西ドイツのベッケンバウアーやブラジルやイタリアのスター選手でもなく、マンチェスター・ユナイテッドのジョージ・ベストでもない。なぜ、サッカー後進国のオランダの選手が巻頭グラビアに?

ペペは、不思議に思ってページを繰った。一枚のカラー写真がページを繰る手を止めた。脳天に、電撃が走った。写真のキャプションに描かれた名前を素早く目で追った。

ヨハン・クライフ。

オランダがなぜ34年ぶりにワールドカップ出場を決めたのか、そしてなぜサッカーマガジンがそれを巻頭グラビアで取り上げたのか。答えはすぐにわかった。
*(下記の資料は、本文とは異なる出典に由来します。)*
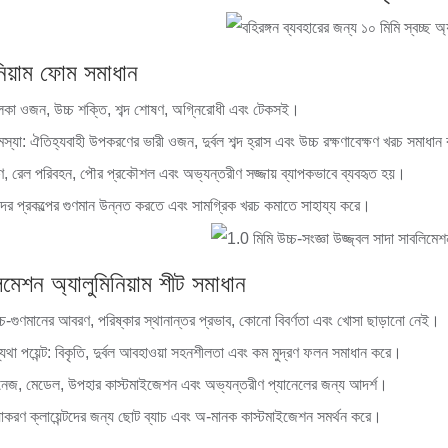
নিয়াম ফোম সমাধান
হালকা ওজন, উচ্চ শক্তি, শব্দ শোষণ, অগ্নিরোধী এবং টেকসই।
স্যা: ঐতিহ্যবাহী উপকরণের ভারী ওজন, দুর্বল শব্দ হ্রাস এবং উচ্চ রক্ষণাবেক্ষণ খরচ সমাধা
মাণ, রেল পরিবহন, পৌর প্রকৌশল এবং অভ্যন্তরীণ সজ্জায় ব্যাপকভাবে ব্যবহৃত হয়।
কদের প্রকল্পের গুণমান উন্নত করতে এবং সামগ্রিক খরচ কমাতে সাহায্য করে।
মেশন অ্যালুমিনিয়াম শীট সমাধান
উচ্চ-গুণমানের আবরণ, পরিষ্কার স্থানান্তর প্রভাব, কোনো বিবর্ণতা এবং খোসা ছাড়ানো নেই।
্যথা পয়েন্ট: বিকৃতি, দুর্বল আবহাওয়া সহনশীলতা এবং কম মুদ্রণ ফলন সমাধান করে।
ইনেজ, মেডেল, উপহার কাস্টমাইজেশন এবং অভ্যন্তরীণ প্যানেলের জন্য আদর্শ।
রিয়াকরণ ক্লায়েন্টদের জন্য ছোট ব্যাচ এবং অ-মানক কাস্টমাইজেশন সমর্থন করে।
記事はオランダ代表を紹介するのではなく、オランダをワールドカップに導いた一人の選手だけに誌面を割いていた。そこにはカラー写真が10枚ほど掲載されていたが、すべて彼を写したものだった。
ヨハン・クライフ。

ペペはあらためて見る彼の風貌に惹きつけられた。長髪で、鼻筋が通ったハンサムだ。すらりと伸びた身長は、他の選手より頭半分ほど抜けている。そして鮮やかなオレンジのユニフォームから伸びている長い手足。写真は彼のプレイの瞬間を切り取ったものだ。なのに、しなやかでダイナミックな彼の躍動が、静止する写真からでも十分に伝わった。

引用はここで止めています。